# Problem to work on:
Output the line that contains "chert werden. Ihr", then every line beneath it through the end of the records, exactly as given and with no other lines.

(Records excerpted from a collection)

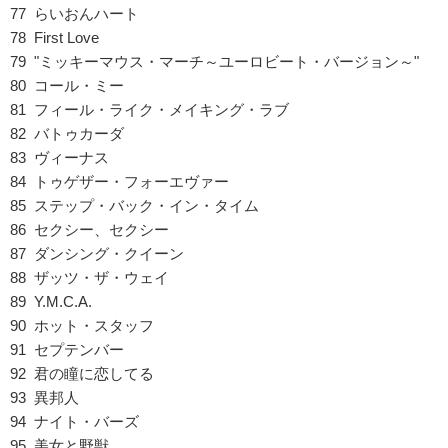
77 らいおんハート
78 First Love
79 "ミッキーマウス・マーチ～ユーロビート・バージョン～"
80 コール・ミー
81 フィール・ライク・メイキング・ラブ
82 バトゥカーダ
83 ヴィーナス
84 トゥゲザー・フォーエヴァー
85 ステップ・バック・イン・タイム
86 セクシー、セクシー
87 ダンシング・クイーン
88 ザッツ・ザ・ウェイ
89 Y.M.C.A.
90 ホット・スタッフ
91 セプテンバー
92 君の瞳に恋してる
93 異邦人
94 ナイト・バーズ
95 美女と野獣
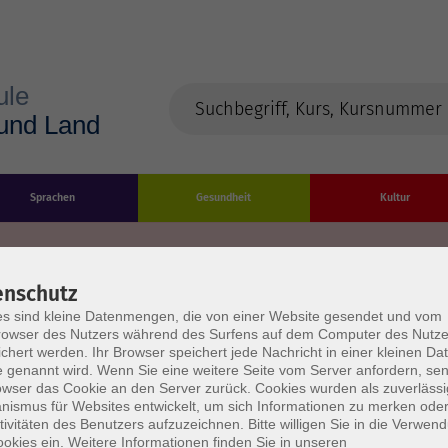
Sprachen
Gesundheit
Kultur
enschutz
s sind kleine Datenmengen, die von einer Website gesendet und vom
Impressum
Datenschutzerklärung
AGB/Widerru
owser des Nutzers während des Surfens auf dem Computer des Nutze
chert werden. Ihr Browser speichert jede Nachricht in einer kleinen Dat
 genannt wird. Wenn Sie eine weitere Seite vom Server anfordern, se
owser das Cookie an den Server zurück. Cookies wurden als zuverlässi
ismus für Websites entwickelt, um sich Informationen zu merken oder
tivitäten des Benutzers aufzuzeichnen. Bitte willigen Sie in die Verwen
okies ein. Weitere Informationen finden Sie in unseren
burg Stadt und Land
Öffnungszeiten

# Output:
chert werden. Ihr Browser speichert jede Nachricht in einer kleinen Dat
 genannt wird. Wenn Sie eine weitere Seite vom Server anfordern, se
owser das Cookie an den Server zurück. Cookies wurden als zuverlässi
ismus für Websites entwickelt, um sich Informationen zu merken oder
tivitäten des Benutzers aufzuzeichnen. Bitte willigen Sie in die Verwen
okies ein. Weitere Informationen finden Sie in unseren
burg Stadt und Land
Öffnungszeiten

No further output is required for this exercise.